Now for some bold predictions (or at least hopes) on how it will play out. The next 12 months will see increased market awareness to the bandwidth problem followed by several high profile attempts by Google, Amazon, Microsoft, Apple, Cisco and others to address the issue head on in their own unique way. But these improvements won’t solve the last mile problem and will only buy time until the next phase of evolution arrives – Wireless Broadband.

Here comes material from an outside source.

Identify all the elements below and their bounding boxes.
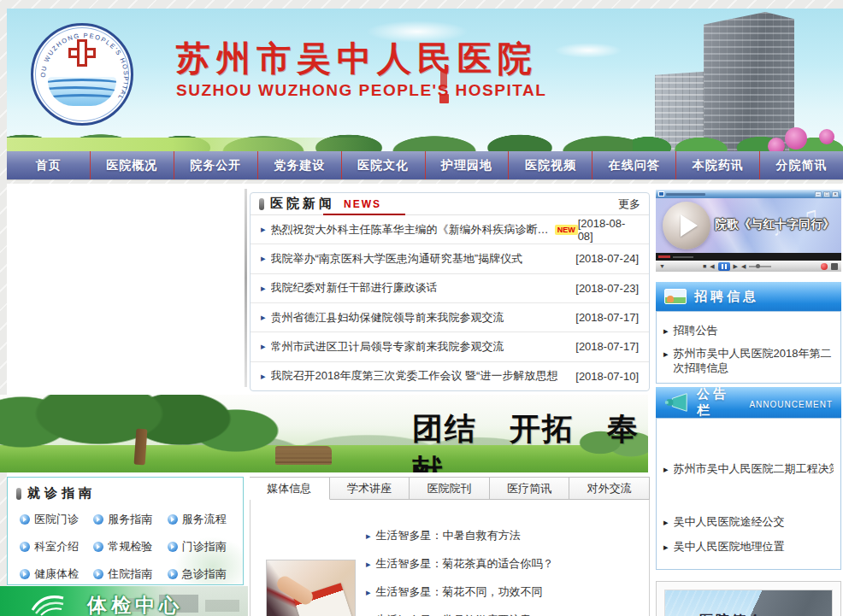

The wireless providers (AT&T, Verizon, Sprint, T-Mobile) will start rolling out 4G networks throughout the country with 100Mbits mobile to 1Gbits stationary transfer capabilities, this roll out will be marked by the first viable household wireless broadband devices. This roll-out will be awaken the telecom industry. Dark fiber long sitting dormant is going to start coming online to keep up with the increased demand, this is where companies like Cisco and Juniper are going to really clean up as demand for their hardware starts to return to late 90′s levels. Lets not forget the 700Mhz UHF spectrum that just got opened up with the end of analog TV broadcasts as well. I think how this all get’s used is a wild card right now but it will deffinitly keep the wireless bandwdith train moving.

All the while, as the bandwidth problems starts to crumble we will see an exponential move throughout the market to consume that bandwidth as Cloud Computing initiatives start to hit full swing and both business and consumer cloud computing initiatives take root. Consumer Online backup was just the beginning, the gaming industry will start to offload game play and graphics processing, business will start to shift some of their massive transactional load into the cloud, and that’s when we reach critical mass. The fall of the bandwidth problem will unlock immediate global scale improvements in processing power and storage. The last hurdle that will check this runaway explosion is connectivity which I think will likely still be working out some kinks, but more limiting is that it’s going to take time to see the human side of the connectivity problem get solved. Once we see close to 80% of the United States get online you can expect to see the next supernova emerge.

Challenges for the Future

I’ll end by laying out a few challenges that I think this future is going to bring with it. These challenges can become opportunities if someone plays their cards right:

1) Security: What does security even mean anymore? Cloud Computing will bring with it the final death knell of the network perimeter. With no cool security toys to play with company Information security teams will have get back to their roots of ensuring Confidentiality, Integrity and Availability and focus less on tools (controls) and more on process otherwise why even keep them around?

2) Privacy: If your data is not local anymore where is it and who has access to it? What happens in the legal realm? If the legal system doesn’t evolve it’s sense of personal property to include data and capabilities that exist in the cloud then the ideal that you are protected from unlawful search and seizure is effectively dead. What about borders, there are a lot of legal systems to contend with. But wait, it gets worse. Many providers already limit what you can do with their services (no SPAM, no porn, etc…) but what happens when they start to limit what we compute? Will governments step in and try and monitor for anyone simulating nuclear explosions for example? With computing done remotely in the future, it’s not just your data you need to worry about but what are you computing with it. Thought Crimes anyone? Your data and the things you do with it including information about you needs to become your personal property no matter where it’s kept.

3) Interoperability: It won’t be in a providers best interest to make it easy for you to switch but without the ability to switch things will stagnate and cloud monopolies will inevitably form. A dangerous sign already is that the open source community has concluded it won’t be able to play a significant role in cloud computing other than creating free software for the providers because ultimately it costs big bucks to run a data center.  It will be hard for providers to make the leap to realize they need to be open. I’m not a fan of regulation but regulation is necessary when market forces will never push the market to do the right thing…this one is a tough one. The Jericho forum I think has the best chance to advance this agenda, if you are on the consumer side of things, you should give them your support.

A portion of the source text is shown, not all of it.